**Problem details**
Print each line exactly, beginning with the one where "6.530/1978, é importante" appears and ending at the last line below.

BEGIN Information shown

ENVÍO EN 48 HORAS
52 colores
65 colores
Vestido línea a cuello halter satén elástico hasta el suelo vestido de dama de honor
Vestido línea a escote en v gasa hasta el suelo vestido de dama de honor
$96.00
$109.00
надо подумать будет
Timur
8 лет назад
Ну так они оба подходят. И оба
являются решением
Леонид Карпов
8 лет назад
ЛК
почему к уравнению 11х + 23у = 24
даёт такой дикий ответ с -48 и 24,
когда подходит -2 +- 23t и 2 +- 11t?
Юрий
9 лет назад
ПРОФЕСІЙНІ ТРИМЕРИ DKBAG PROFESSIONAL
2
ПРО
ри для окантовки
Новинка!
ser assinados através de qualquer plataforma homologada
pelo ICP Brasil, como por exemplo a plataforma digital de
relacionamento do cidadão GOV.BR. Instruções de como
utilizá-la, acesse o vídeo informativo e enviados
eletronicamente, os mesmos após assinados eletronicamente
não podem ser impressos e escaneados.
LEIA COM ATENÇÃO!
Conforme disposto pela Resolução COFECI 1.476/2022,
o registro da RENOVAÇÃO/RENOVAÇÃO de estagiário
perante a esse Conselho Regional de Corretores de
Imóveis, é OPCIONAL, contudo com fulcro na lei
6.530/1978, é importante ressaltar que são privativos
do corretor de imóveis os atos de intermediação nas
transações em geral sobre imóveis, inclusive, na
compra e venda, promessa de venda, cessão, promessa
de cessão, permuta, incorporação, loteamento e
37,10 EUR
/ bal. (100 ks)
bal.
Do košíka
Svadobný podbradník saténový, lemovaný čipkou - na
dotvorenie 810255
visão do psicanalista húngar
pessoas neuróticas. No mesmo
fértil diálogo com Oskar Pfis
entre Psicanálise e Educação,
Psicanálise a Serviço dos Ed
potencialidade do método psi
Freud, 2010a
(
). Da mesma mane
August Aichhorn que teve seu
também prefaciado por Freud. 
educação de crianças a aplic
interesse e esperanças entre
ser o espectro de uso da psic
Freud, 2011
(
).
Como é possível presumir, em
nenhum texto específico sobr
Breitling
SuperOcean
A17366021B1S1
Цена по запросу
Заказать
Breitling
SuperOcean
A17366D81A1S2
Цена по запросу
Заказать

END Information shown

**Exercise result**
6.530/1978, é importante ressaltar que são privativos
do corretor de imóveis os atos de intermediação nas
transações em geral sobre imóveis, inclusive, na
compra e venda, promessa de venda, cessão, promessa
de cessão, permuta, incorporação, loteamento e
37,10 EUR
/ bal. (100 ks)
bal.
Do košíka
Svadobný podbradník saténový, lemovaný čipkou - na
dotvorenie 810255
visão do psicanalista húngar
pessoas neuróticas. No mesmo
fértil diálogo com Oskar Pfis
entre Psicanálise e Educação,
Psicanálise a Serviço dos Ed
potencialidade do método psi
Freud, 2010a
(
). Da mesma mane
August Aichhorn que teve seu
também prefaciado por Freud. 
educação de crianças a aplic
interesse e esperanças entre
ser o espectro de uso da psic
Freud, 2011
(
).
Como é possível presumir, em
nenhum texto específico sobr
Breitling
SuperOcean
A17366021B1S1
Цена по запросу
Заказать
Breitling
SuperOcean
A17366D81A1S2
Цена по запросу
Заказать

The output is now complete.